Requirement:
If a line in the entries contains the string "Shop", include that line in your answer.

Available records:
Content starts

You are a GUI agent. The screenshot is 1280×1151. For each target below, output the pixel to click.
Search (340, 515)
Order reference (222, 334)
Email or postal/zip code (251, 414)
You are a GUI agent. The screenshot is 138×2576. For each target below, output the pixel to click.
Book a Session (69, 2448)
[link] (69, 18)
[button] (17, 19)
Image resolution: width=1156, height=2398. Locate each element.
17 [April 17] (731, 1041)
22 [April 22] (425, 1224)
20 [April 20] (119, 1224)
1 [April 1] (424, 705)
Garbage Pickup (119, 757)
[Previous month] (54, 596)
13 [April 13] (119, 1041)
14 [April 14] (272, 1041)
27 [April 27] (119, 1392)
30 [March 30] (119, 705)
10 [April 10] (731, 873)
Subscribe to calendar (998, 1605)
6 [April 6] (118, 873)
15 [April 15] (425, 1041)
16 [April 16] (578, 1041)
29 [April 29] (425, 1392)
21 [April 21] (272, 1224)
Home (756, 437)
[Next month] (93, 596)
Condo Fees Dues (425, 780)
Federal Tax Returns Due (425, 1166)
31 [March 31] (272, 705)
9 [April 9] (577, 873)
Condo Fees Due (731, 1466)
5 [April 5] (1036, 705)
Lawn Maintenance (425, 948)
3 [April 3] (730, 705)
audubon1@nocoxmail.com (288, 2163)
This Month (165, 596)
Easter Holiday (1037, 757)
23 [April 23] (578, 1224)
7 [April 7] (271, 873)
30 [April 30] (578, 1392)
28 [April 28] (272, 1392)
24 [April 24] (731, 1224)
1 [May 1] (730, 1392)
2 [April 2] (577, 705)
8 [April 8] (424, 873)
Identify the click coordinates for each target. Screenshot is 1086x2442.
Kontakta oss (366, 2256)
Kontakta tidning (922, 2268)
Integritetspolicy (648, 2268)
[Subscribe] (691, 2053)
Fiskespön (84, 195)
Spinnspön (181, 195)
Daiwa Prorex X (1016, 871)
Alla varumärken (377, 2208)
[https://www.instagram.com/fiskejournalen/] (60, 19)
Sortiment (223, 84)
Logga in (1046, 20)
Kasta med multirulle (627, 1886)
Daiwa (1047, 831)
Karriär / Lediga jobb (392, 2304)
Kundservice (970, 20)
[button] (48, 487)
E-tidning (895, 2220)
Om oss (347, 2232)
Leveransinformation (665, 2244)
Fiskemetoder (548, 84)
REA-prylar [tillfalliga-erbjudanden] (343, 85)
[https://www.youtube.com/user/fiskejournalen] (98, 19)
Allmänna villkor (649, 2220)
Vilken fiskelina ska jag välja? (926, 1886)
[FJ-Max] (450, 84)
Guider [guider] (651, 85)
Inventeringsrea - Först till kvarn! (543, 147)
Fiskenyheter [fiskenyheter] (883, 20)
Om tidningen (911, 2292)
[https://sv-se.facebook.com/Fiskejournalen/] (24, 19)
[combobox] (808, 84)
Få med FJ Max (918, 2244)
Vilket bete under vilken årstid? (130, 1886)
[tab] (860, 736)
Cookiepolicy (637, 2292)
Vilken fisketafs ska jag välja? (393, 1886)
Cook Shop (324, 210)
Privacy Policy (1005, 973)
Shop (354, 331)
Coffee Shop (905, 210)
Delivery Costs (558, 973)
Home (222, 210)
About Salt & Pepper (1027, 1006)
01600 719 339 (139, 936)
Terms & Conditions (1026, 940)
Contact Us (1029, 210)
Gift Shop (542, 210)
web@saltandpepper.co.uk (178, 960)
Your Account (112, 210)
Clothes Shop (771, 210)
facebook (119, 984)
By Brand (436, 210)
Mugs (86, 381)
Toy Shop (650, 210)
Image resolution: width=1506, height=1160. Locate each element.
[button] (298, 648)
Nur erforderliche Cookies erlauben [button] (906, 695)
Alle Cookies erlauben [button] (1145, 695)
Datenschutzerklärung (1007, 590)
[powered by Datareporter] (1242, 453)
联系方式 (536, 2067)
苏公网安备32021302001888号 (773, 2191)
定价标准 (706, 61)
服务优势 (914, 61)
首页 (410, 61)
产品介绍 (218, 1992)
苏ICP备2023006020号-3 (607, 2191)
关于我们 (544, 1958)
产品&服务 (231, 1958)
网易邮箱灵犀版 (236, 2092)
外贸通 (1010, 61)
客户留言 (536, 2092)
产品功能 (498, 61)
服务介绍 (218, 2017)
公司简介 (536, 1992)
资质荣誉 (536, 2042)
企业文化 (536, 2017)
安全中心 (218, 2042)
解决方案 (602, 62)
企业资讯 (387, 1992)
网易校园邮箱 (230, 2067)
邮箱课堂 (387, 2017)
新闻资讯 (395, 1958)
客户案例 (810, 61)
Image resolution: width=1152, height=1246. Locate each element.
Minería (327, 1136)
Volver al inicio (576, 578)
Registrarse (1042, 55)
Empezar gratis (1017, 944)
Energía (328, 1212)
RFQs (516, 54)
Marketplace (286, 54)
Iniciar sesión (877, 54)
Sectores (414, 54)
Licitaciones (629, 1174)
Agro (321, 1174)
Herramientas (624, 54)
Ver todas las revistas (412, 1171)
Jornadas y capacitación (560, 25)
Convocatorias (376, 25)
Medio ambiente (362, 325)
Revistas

Content ends

Exercise answer:
Cook Shop (324, 210)
Shop (354, 331)
Coffee Shop (905, 210)
Gift Shop (542, 210)
Clothes Shop (771, 210)
Toy Shop (650, 210)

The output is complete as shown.